Astornet Technologies Inc., v. BAE Systems, Inc. et al.

In a case addressing whether a patent holder can sue government contractors in district court, the U.S. Court of Appeals for the Federal Circuit upheld the dismissal of Astornet’s claims against three government contractors that supplied equipment to the Transportation Security Administration (TSA) finding that the plaintiff’s exclusive remedy was against the U.S. Government in the U.S. Court of Federal Claims. Astornet Technologies Inc., v. BAE Systems, Inc. et al., Case Nos. 14-1854, 15-1006, -1007 (Fed. Cir., Sept. 17, 2015) (Taranto, J.).

In June 2009, TSA sough bids for airport scanning equipment called Credential Authentication Technology/Boarding Pass Scanning System (CAT/BPSS). BAE Systems Information Solutions, a subsidiary of BAE Systems, and NCR, a company for which MorphoTrust eventually took over, won the bids over Astornet Technologies.

Soon after, Michael Haddad, an Astornet inventor, brought a suit in a federal district court in his own name and “doing business as wholly owned Astornet Technologies.” He named NCR, MorphoTrust’s predecessor, two subsidiaries of BAE Systems, TSA and the United States Army as defendants. The cases were later voluntarily dismissed without prejudice, and Astornet, but not Mr. Haddad, brought another suit in federal district court against NCR, MorphoTrust and BAE Systems. The claim alleged direct infringement by the three defendants for making, using, selling and offering to sell “products that embody that patented invention.” One month later, Astornet separated the three defendants into three separate complaints: an action alleging that BAE Systems directly infringed its patent; an action against NCR, and an action against MorphoTrust, the later two alleging indirect infringement under § 271(b) and (c). Specifically, the NCR and MorphoTrust actions alleged that the defendants infringed the patent by “at least inducing the TSA to use the [defendants’] CAT/BPSS system by providing the TSA the CAT/BPSS prototypes and 10 full CAT/BPSS systems, and instructing the TSA regarding the use of these systems in a manner which infringed” the patent.
 
NCR and BAE Systems filed motions to dismiss, arguing that 28 U.S.C. § 1498 barred the suits by limiting Astornet’s remedy to an action against the United States in the U.S. Court of Federal Claims. The district court agreed.

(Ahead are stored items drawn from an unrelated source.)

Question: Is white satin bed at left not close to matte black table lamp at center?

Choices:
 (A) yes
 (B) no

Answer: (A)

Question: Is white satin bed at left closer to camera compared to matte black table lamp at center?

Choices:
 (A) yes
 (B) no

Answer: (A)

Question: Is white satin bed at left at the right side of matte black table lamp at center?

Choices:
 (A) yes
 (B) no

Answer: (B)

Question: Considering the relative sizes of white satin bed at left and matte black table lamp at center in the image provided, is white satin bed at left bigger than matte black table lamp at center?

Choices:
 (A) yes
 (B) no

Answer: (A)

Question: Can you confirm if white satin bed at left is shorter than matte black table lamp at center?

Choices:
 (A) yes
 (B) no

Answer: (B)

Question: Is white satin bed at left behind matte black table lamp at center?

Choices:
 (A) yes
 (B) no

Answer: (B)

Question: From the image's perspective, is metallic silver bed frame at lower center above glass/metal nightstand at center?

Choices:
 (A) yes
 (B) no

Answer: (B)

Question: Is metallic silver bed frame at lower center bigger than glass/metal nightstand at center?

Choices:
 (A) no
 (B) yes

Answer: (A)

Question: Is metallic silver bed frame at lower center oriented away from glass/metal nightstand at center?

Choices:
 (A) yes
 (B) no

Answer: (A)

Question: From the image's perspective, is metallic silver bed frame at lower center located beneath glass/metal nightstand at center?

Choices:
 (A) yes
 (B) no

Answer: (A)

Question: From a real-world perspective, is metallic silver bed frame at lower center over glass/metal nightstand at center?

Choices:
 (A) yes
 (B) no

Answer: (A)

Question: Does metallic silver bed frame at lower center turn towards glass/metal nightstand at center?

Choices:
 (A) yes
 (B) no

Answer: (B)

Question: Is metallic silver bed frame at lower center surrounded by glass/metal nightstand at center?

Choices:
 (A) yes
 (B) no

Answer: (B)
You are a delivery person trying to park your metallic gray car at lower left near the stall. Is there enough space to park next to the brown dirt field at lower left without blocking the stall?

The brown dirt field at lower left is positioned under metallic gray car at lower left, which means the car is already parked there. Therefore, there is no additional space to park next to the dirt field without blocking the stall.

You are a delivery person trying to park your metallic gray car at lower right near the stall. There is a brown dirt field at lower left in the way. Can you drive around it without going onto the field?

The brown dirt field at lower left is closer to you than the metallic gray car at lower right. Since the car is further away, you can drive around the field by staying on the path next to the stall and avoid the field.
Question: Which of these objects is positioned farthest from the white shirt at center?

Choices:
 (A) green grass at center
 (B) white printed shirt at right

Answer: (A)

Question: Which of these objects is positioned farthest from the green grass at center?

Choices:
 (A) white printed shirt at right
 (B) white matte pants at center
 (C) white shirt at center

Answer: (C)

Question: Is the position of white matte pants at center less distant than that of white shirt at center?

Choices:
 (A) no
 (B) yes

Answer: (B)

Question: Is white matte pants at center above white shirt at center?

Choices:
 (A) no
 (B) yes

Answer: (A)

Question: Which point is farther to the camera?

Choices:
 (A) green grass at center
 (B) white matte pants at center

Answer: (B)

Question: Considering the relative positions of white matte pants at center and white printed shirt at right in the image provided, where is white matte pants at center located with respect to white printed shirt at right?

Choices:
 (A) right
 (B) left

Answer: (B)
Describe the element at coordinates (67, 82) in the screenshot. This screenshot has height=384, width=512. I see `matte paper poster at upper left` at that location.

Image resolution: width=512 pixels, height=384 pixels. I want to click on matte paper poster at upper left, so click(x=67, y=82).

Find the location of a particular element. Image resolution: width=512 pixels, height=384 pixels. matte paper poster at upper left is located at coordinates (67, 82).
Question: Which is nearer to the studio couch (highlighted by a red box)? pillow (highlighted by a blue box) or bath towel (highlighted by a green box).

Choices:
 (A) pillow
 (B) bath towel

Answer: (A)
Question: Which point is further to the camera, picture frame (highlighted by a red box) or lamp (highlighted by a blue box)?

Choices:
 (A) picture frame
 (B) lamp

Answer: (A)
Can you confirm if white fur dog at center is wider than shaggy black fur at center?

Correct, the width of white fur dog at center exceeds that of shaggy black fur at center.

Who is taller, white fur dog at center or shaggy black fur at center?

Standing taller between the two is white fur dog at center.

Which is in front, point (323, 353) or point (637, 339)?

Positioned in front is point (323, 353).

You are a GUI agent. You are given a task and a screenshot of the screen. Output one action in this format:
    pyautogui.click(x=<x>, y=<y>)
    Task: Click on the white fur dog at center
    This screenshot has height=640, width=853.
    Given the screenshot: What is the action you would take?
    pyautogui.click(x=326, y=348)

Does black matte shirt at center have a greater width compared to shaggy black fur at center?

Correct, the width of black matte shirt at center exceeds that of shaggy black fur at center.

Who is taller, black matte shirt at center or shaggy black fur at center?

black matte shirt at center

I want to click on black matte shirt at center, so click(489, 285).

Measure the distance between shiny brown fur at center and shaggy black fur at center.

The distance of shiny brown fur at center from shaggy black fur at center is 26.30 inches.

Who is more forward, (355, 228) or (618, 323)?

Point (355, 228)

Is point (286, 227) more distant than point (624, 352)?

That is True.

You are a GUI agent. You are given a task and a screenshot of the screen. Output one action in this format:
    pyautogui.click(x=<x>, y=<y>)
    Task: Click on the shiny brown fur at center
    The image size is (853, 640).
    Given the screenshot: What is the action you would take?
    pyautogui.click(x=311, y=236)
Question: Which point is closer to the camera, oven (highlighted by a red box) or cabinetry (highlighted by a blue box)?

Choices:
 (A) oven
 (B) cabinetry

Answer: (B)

The district court also sua sponte dismissed the case against MorphoTrust because the MorphoTrust case was one “in which the same defense has been asserted based on the same contract documents.” Astornet appealed.

On appeal, the U.S. Court of Appeals for the Federal Circuit analyzed § 1498(a), the statute requiring a patent owner to file suit against the United States in the U.S. Court of Federal Claims to recover damages for the unauthorized use or manufacture of a patented invention by or for the United States. The Court explained that the purpose of the statute was to stimulate contractors to furnish what the government needs while protecting them against infringement liability. Because the plaintiff’s claims specifically alleged that NCR, MorphoTrust and BAE Systems induced and contributed to TSA’s unauthorized use of the equipment and thus the direct infringement by TSA, the Court found that Astornet’s allegation met the “use of the patented invention by . . . the United States” provision in the section 1498(a) that § 1498(a) barred Astornet’s suit against the government contractors and barred suit outside of the U.S. Court of Federal Claims.